▶ _Dataset records_
┄┄┄┄┄┄┄┄┄┄┄┄┄┄┄┄┄┄┄┄

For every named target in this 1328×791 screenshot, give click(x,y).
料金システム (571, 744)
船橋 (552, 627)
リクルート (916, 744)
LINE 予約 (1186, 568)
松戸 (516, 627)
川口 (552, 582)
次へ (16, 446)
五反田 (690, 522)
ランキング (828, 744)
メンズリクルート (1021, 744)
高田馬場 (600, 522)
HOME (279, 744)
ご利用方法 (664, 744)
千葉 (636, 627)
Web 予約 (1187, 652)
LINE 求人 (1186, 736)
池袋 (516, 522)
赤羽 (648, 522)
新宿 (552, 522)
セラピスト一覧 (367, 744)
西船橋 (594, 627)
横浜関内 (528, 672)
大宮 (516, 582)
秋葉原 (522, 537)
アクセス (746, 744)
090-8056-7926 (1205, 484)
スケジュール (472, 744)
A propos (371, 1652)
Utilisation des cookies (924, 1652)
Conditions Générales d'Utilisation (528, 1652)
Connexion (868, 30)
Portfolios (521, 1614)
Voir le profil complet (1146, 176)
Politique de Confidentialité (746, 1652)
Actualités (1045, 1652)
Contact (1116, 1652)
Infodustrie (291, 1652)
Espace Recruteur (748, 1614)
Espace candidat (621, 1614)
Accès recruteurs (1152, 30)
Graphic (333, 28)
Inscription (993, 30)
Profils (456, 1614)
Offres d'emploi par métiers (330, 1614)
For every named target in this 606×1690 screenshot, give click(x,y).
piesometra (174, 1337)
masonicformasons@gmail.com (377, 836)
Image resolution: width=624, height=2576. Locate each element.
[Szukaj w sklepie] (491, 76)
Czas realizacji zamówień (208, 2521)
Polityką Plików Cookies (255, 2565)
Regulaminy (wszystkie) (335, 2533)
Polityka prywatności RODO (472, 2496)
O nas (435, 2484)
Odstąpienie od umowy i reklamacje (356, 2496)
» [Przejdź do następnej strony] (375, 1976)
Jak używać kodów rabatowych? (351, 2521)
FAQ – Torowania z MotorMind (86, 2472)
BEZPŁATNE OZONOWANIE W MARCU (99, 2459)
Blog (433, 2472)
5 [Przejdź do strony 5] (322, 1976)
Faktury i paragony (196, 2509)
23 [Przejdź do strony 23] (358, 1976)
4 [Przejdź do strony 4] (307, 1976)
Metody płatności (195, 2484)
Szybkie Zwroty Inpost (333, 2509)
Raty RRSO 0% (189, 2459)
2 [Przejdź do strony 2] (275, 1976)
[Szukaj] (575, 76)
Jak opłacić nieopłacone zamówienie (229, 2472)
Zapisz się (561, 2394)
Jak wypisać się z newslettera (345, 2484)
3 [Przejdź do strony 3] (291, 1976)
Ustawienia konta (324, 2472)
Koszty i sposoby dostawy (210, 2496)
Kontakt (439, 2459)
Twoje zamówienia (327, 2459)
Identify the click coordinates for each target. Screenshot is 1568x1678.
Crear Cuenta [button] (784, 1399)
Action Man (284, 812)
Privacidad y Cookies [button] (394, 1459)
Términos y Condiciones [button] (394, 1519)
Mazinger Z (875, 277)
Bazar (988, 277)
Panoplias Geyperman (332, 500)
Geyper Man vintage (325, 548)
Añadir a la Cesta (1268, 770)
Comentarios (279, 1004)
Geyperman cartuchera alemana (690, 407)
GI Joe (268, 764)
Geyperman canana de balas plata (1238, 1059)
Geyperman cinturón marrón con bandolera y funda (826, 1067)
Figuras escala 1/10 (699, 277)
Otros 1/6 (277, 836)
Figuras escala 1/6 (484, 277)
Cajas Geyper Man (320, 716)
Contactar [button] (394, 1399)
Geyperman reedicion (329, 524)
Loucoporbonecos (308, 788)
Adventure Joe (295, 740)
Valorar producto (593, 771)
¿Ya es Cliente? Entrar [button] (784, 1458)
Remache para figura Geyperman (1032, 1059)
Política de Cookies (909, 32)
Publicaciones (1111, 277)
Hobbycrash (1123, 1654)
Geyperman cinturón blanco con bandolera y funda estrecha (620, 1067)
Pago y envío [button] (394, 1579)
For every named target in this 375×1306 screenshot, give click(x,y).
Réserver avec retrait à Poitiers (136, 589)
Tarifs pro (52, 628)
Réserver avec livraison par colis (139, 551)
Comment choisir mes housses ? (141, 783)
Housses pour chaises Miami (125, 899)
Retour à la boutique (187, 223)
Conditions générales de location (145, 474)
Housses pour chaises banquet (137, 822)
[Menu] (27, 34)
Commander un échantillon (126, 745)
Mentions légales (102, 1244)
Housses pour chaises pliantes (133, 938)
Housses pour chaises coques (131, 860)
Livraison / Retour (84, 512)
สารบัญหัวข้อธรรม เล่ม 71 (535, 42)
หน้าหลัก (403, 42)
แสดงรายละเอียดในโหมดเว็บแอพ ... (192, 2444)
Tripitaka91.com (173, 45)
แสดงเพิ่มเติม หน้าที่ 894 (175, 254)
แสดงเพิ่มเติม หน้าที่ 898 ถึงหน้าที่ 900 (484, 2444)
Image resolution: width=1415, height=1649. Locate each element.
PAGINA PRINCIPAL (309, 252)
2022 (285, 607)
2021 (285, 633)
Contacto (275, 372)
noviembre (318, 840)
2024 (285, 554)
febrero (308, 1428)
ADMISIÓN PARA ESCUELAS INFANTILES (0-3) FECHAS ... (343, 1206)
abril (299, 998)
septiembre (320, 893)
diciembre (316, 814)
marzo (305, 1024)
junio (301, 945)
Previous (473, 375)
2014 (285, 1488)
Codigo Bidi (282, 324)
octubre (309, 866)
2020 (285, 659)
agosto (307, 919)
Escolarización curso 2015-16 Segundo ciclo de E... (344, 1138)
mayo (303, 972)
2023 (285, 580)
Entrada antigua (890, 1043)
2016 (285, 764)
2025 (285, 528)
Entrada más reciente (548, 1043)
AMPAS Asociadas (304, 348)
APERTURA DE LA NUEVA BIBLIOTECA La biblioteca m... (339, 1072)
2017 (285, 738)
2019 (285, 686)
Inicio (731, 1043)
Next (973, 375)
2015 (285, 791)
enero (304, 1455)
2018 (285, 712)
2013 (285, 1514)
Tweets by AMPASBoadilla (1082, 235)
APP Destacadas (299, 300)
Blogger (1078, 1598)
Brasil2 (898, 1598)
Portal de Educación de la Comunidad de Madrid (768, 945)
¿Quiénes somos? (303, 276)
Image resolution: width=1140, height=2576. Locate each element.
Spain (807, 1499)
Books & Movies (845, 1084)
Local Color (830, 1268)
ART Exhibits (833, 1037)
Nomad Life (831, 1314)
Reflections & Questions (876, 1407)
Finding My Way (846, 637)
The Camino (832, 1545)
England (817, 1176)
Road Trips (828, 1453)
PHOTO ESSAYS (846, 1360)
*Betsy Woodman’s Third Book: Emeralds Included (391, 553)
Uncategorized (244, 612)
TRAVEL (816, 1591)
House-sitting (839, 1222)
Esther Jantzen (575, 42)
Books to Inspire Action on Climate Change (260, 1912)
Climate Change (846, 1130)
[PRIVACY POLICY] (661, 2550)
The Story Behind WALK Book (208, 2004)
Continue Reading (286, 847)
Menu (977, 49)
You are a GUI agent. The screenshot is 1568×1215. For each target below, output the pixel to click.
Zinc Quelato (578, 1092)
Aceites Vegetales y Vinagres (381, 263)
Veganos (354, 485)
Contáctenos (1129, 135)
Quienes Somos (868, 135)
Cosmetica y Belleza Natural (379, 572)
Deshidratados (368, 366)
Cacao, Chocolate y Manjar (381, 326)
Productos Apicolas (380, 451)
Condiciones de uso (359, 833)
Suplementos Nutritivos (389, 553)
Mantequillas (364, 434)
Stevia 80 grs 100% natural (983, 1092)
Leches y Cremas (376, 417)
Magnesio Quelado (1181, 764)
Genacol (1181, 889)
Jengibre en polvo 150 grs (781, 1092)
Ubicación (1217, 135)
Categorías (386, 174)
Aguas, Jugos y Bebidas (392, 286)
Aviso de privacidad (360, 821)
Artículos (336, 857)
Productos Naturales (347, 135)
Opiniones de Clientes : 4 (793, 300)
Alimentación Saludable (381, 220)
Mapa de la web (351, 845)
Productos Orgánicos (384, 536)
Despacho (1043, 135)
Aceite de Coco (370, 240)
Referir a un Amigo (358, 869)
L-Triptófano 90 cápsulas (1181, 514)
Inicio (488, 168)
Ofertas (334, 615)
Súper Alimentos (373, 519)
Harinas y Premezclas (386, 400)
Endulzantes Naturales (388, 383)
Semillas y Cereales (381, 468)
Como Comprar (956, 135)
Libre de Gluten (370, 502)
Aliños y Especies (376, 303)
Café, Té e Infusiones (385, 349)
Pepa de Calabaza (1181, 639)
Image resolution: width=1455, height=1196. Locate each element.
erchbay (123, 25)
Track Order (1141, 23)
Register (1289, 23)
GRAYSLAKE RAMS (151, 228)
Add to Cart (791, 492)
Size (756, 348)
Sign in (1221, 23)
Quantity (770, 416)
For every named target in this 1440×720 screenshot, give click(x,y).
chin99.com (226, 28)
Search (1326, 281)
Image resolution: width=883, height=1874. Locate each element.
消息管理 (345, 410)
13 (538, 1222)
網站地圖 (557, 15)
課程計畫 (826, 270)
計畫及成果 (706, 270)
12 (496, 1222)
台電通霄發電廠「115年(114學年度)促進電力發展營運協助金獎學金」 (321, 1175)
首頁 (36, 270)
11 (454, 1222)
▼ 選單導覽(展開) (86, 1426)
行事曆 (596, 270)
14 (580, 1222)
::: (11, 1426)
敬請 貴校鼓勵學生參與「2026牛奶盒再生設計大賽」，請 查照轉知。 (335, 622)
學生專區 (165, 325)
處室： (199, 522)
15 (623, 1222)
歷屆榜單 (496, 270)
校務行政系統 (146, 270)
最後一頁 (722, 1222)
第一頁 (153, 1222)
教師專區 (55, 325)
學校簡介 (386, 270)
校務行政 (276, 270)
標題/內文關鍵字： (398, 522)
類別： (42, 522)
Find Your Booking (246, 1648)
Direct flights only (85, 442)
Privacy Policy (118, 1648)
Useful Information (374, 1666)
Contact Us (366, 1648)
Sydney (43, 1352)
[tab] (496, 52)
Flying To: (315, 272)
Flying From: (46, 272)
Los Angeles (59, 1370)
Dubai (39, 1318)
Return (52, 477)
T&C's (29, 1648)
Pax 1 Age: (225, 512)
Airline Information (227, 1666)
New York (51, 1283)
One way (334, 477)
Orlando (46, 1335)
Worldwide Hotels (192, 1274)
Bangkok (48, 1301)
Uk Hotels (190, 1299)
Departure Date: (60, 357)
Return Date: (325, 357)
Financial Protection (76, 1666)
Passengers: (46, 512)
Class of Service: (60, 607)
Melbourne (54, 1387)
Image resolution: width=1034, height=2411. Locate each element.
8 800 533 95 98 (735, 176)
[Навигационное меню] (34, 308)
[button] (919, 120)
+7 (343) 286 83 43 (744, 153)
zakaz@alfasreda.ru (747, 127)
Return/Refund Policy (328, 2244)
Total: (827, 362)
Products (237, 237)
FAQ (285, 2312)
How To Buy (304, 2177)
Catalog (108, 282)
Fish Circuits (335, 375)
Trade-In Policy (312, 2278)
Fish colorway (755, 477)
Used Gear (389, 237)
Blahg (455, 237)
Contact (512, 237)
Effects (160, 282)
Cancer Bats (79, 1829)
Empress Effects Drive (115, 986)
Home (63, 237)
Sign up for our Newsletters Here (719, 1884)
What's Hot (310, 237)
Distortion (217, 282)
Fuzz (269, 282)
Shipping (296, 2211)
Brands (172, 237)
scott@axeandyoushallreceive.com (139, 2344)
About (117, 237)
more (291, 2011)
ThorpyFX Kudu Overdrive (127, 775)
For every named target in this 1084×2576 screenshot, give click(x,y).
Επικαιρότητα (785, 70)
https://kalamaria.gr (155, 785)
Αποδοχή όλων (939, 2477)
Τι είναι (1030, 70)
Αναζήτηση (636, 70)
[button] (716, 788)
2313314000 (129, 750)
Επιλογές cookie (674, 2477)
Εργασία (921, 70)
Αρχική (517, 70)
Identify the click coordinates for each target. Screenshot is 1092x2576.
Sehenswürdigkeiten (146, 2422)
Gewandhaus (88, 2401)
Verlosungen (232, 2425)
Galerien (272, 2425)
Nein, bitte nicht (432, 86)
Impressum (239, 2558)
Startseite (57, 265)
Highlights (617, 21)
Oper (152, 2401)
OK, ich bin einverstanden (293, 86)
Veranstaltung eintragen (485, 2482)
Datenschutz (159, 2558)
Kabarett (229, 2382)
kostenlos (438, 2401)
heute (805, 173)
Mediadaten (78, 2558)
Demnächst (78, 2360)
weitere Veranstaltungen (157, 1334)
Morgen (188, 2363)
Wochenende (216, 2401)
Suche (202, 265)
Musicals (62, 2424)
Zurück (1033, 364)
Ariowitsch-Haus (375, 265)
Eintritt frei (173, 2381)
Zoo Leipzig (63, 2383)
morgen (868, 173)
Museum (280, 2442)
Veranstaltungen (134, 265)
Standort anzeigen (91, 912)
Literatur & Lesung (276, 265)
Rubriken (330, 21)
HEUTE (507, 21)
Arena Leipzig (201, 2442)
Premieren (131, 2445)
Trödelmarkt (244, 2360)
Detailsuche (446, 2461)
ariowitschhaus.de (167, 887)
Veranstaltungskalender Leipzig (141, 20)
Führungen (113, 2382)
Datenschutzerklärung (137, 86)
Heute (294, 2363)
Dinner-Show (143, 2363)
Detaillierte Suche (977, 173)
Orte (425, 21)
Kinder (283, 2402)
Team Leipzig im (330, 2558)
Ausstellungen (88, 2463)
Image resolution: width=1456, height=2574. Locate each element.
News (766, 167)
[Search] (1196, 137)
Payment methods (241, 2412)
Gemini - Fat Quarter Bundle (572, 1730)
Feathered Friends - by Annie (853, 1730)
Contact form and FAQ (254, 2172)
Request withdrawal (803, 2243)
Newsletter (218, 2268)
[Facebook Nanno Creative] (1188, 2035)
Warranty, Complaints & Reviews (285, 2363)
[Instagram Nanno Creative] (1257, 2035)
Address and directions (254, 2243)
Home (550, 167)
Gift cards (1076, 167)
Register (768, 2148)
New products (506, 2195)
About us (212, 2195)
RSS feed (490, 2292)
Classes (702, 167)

┄┄┄┄┄┄┄┄┄┄┄┄┄┄┄┄┄┄┄┄

▶ _WHAT TO WORK ON_
Once you find the line with "Contacto (275, 372)" in the entries above, output it and each line after it up to and including the line with "Entrada antigua (890, 1043)", and nothing else.

▶ _FINISHED EXERCISE_
Contacto (275, 372)
noviembre (318, 840)
2024 (285, 554)
febrero (308, 1428)
ADMISIÓN PARA ESCUELAS INFANTILES (0-3) FECHAS ... (343, 1206)
abril (299, 998)
septiembre (320, 893)
diciembre (316, 814)
marzo (305, 1024)
junio (301, 945)
Previous (473, 375)
2014 (285, 1488)
Codigo Bidi (282, 324)
octubre (309, 866)
2020 (285, 659)
agosto (307, 919)
Escolarización curso 2015-16 Segundo ciclo de E... (344, 1138)
mayo (303, 972)
2023 (285, 580)
Entrada antigua (890, 1043)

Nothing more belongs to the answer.